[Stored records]

******************************

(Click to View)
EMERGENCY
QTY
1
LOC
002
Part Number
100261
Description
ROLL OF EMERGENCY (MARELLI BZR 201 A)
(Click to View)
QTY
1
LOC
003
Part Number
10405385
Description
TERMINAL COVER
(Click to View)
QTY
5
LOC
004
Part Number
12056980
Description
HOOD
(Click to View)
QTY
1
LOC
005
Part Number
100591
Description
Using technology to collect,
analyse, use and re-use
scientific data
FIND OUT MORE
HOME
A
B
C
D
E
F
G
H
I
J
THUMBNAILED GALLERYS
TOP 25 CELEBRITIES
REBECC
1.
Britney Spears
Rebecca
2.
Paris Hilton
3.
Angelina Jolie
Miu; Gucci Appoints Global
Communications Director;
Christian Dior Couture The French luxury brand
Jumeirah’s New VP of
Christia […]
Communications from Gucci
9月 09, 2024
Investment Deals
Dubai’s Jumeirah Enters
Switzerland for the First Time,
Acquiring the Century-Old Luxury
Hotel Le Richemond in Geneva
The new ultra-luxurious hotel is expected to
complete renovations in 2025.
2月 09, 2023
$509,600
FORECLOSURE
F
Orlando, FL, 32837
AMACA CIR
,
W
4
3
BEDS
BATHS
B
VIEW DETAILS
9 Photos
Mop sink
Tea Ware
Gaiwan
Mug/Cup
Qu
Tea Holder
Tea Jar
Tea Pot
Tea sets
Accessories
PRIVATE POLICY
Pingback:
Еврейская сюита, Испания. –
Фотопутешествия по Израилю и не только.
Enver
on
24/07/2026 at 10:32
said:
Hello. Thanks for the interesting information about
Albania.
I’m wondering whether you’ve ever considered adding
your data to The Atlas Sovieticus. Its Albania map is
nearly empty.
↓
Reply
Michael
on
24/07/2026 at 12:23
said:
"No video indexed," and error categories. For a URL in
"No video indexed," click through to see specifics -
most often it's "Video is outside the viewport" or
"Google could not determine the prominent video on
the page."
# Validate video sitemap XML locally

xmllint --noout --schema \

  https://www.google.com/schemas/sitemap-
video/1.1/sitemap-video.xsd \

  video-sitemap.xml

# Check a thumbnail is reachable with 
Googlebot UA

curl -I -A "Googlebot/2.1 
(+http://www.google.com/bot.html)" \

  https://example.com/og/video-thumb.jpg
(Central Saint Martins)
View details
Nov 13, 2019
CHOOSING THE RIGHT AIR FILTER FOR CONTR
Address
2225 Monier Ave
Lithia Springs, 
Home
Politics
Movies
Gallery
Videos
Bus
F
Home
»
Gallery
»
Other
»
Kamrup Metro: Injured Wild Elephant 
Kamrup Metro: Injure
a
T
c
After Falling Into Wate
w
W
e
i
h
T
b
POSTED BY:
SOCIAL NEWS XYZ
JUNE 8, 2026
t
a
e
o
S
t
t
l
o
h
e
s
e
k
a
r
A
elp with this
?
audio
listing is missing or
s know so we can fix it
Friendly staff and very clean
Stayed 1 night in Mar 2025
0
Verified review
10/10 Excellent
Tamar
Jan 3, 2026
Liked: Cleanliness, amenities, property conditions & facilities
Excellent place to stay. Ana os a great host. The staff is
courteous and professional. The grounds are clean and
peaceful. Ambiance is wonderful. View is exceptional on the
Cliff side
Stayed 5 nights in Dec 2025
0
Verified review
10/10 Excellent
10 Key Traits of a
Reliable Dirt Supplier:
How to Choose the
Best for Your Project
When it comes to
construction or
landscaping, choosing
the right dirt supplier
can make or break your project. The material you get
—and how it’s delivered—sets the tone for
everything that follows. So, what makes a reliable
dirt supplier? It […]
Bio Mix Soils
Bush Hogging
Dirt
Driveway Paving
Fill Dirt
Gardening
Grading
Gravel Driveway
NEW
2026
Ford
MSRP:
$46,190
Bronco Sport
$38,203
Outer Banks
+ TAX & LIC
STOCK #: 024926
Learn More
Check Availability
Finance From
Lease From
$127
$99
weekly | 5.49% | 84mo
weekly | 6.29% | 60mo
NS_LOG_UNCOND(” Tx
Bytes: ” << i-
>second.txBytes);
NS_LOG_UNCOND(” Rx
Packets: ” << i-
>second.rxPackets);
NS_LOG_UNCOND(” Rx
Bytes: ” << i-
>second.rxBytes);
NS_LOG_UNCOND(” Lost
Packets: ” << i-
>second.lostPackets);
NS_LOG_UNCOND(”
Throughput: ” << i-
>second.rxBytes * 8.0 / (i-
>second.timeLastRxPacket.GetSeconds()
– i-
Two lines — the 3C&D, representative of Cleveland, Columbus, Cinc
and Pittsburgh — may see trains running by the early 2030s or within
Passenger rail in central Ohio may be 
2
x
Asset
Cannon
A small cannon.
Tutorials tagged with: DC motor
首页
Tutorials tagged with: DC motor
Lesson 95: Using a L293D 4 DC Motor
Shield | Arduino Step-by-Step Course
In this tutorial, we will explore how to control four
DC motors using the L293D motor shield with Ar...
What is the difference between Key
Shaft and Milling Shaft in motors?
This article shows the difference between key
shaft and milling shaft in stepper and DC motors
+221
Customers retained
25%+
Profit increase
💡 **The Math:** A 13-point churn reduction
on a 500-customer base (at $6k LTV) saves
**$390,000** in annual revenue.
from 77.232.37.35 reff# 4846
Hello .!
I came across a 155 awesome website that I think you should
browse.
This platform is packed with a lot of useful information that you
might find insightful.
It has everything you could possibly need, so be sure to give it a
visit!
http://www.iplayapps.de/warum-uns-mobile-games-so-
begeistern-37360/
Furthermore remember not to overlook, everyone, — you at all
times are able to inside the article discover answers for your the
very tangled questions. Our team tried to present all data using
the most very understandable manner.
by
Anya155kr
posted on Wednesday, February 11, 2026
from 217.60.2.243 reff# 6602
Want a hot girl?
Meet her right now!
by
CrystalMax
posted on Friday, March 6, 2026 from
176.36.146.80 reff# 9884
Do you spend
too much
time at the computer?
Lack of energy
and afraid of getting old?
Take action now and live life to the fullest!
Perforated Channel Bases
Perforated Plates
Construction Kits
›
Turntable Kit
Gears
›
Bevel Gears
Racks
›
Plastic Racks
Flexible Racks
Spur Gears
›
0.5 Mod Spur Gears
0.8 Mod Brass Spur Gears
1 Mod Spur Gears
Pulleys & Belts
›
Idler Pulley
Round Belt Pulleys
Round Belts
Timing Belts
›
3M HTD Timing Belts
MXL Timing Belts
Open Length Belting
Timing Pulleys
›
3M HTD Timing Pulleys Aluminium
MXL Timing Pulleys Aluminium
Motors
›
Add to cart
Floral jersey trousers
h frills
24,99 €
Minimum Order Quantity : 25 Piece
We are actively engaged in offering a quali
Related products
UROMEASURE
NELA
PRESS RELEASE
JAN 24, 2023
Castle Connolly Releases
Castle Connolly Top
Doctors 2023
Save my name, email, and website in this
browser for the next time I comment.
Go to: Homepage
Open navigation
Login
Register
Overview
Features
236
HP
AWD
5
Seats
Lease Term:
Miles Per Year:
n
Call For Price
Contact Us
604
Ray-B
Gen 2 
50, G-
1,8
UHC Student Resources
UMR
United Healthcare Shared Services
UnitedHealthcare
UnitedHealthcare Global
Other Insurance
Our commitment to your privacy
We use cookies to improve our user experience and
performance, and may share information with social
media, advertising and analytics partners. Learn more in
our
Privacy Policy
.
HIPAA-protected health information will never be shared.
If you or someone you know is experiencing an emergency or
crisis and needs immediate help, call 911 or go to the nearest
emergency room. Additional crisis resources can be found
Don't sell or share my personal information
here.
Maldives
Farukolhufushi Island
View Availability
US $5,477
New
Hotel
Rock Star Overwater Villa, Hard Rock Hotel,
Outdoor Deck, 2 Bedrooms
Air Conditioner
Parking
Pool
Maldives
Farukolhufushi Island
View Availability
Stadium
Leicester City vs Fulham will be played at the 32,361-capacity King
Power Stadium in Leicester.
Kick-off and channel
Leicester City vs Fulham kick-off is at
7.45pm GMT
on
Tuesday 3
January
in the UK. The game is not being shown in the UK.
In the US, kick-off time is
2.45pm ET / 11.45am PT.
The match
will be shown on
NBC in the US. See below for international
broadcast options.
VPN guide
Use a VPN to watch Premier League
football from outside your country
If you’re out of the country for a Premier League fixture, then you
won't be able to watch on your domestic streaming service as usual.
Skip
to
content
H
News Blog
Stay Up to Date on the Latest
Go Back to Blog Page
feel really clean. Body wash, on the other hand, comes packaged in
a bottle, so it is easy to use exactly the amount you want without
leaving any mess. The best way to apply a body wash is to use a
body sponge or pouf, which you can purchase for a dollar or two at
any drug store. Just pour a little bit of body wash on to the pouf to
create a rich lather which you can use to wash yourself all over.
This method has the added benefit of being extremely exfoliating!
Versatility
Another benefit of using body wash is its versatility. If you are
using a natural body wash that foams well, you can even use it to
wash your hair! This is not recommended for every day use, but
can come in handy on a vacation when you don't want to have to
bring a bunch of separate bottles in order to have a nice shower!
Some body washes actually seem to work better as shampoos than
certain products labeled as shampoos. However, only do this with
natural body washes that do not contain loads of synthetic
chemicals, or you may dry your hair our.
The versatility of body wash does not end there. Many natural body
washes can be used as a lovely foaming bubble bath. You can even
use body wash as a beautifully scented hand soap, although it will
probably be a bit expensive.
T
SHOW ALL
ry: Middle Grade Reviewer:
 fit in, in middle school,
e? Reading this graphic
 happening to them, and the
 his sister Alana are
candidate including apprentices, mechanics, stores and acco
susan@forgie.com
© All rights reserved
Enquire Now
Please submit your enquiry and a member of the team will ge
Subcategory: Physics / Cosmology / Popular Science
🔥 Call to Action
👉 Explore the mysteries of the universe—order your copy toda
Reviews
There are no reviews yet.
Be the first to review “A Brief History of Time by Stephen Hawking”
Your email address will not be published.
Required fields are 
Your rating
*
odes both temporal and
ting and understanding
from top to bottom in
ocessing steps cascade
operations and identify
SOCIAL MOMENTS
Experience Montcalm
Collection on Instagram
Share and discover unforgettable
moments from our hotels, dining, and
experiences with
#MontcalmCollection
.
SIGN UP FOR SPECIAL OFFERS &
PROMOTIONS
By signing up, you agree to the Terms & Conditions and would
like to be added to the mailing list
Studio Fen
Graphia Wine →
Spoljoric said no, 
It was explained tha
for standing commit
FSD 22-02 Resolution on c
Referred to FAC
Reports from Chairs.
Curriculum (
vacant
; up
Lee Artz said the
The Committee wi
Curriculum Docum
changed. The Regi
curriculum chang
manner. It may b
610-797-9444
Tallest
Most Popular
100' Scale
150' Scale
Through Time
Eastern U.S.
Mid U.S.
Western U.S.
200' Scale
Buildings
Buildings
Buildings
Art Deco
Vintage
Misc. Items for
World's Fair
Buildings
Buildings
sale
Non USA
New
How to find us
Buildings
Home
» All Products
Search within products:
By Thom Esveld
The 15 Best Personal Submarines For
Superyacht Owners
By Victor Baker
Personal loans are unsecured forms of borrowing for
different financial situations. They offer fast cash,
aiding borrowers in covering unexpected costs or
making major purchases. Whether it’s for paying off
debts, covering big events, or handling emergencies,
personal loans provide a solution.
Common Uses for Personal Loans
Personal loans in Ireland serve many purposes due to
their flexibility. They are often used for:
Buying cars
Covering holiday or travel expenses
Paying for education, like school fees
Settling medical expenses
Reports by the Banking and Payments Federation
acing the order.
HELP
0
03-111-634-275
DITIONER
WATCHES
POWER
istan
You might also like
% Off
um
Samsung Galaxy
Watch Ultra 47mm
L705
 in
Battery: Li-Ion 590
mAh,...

******************************

* **What you have to do**: In the entries above, find the line holding "his sister Alana are" and the line holding "Experience Montcalm"; print both of them and every line between, exactly, and nothing else.

* **Your response**:
 his sister Alana are
candidate including apprentices, mechanics, stores and acco
susan@forgie.com
© All rights reserved
Enquire Now
Please submit your enquiry and a member of the team will ge
Subcategory: Physics / Cosmology / Popular Science
🔥 Call to Action
👉 Explore the mysteries of the universe—order your copy toda
Reviews
There are no reviews yet.
Be the first to review “A Brief History of Time by Stephen Hawking”
Your email address will not be published.
Required fields are 
Your rating
*
odes both temporal and
ting and understanding
from top to bottom in
ocessing steps cascade
operations and identify
SOCIAL MOMENTS
Experience Montcalm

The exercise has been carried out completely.